On Spying, and One-Party and Two-Party Consent Laws for Recording Conversations


     The principles of mutually beneficial voluntary exchange, and Pareto improvements, tell us that nobody should ever be involved in a social situation, economic transaction, nor political association, which deprives them of the right to consent, nor of the right to negotiate and interact with others at a level of equal standing and power.
     This is to say that we must always recognize others' rights to give consent, but also their right to be fully informed about what they're getting involved in, and their right to deny or revoke consent if they believe that they don't stand to benefit from the action or decision whatsoever.
     Externalizing costs, and negative consequences, onto other people, without their knowledge or consent, is unacceptable, if we want to create an economy and a society in which nobody is pressured to sacrifice, or give up their rights, such as their right to fully understand the things they are consenting to.
     The importance of the principle that everyone involved in a decision should both benefit, and participate on a voluntary basis, is essential to creating a free and fair economy, and a free and fair society.

     However, in cases when someone is violating your freedom to remain unharmed, or your freedom to avoid being defrauded, we have to consider the possibility that that person's right to fully consent to whatever happens to them, should no longer be respected.

     It's not that we shouldn't respect a person's right to deny consent; we should. The problem is that a person who has just shot someone to death, or stolen something, will usually not consensually submit to arrest, so they have to be taken into custody against their will.
     They didn't respect your right to deny consent, so why should you respect theirs? They made it clear that they don't even believe in your right to deny consent, and that they don't respect your boundaries.

     Now, we could avoid the need to force people to submit to arrest, by allowing people to volunteer to become outlaws (and live outside the law, without its protections).

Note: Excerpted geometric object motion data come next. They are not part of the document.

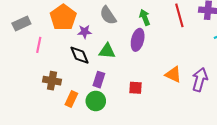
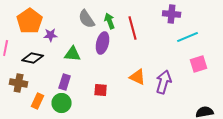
gray semicircle: (108, 15) -> (87, 19), moved
red line: (179, 15) -> (133, 28), moved
black diamond: (79, 55) -> (33, 58), moved, turned -55

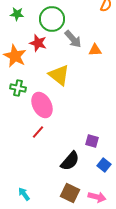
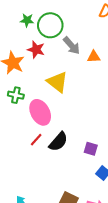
green star: (17, 14) -> (27, 20), moved
black semicircle: (70, 161) -> (58, 142), moved

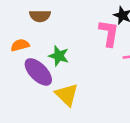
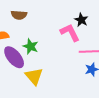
pink L-shape: (109, 33) -> (70, 32), turned -40

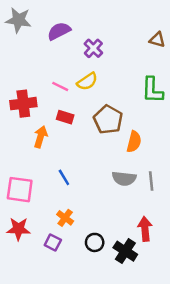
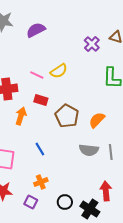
purple cross: (93, 48) -> (92, 44), moved
brown pentagon: (108, 120) -> (67, 116), moved
orange semicircle: (134, 142) -> (97, 120), turned -150
orange cross: (65, 218) -> (41, 182), turned 32

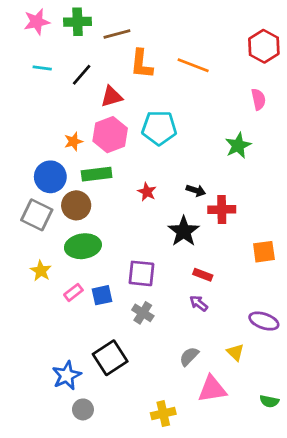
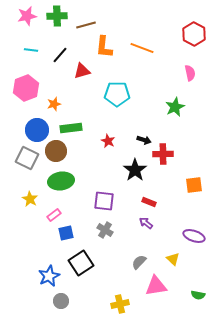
pink hexagon: (110, 135) -> (26, 88), moved
blue square: (102, 295) -> (66, 233), moved

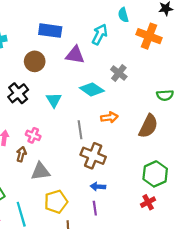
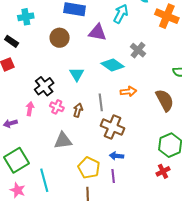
black cross: (18, 93) -> (44, 86), moved
brown semicircle: (148, 126) -> (165, 100), turned -55
brown arrow: (21, 154) -> (78, 110), moved
yellow pentagon: (56, 202) -> (89, 168), moved, turned -30

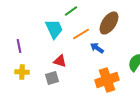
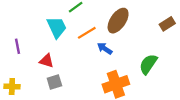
red triangle: (60, 61) -> (47, 61), moved
yellow cross: (22, 72) -> (12, 86), moved

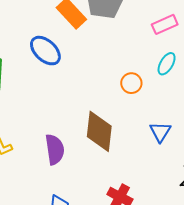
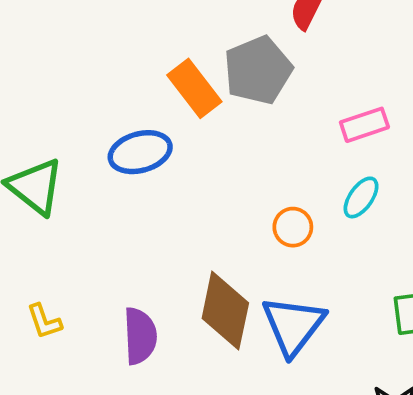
blue ellipse: (45, 51) -> (140, 152), turned -64
blue triangle: (160, 132) -> (293, 325), moved, size x1.6

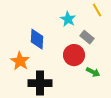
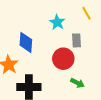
gray rectangle: (87, 37) -> (76, 40), turned 48
green arrow: (93, 72) -> (77, 83), moved

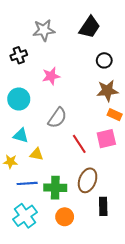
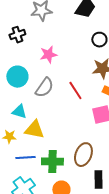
gray semicircle: (57, 118) -> (44, 88), moved
red line: (79, 144) -> (75, 91), moved
yellow triangle: (36, 154) -> (34, 130), size x1.5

Allowing people to become outlaws would remind criminal suspects that they have an incentive to turn themselves in, because failure to do so would mean that they must forfeit the state's protection.
     But for people who don't have time to learn about 7th Amendment methods and the rules of the Old West, and time to start a movement to re-popularize those sorts of rules, I'll restrict this discussion to laws that currently exist on the books today.
     And so, I turn now, to the subject of one-party and two-party consent laws, in regard to recording conversations via audio and/or video.

     Ten states have what are called "two-party consent laws", in which both or all parties to a recorded telephone call or other conversation must give consent to be recorded (and know they are being recorded in the first place), in order for the recording to be made legally and to be admissible as evidence in a court of law.
     Those states are California, Connecticut, Florida, Illinois, Maryland, Massachusetts, Montana, New Hampshire, Pennsylvania and Washington (nearly all of which are governed by Democrats).
     It would seem that two-party consent laws protect the consent of every person involved.
     With this in mind, and with the need to preserve the full consent of everyone involved, it would seem that one-party consent states have effectively legalized spying on someone and recording them without their knowledge or consent!
     Surely such an action should be banned, and both parties' consent required.


     On the other hand...

     As a libertarian, the right to privacy is an important concern for me, and it always will be. But again, as a libertarian, the power of the government to legalize its own crimes, is also a huge problem. Maybe even a more important problem.
     I say this because we need to think about whether it's more important to protect somebody else's right to privacy (such as a police officer or politician) than it is to protect yourself (your body, and your freedoms, and especially your freedom from being defrauded by elected officials).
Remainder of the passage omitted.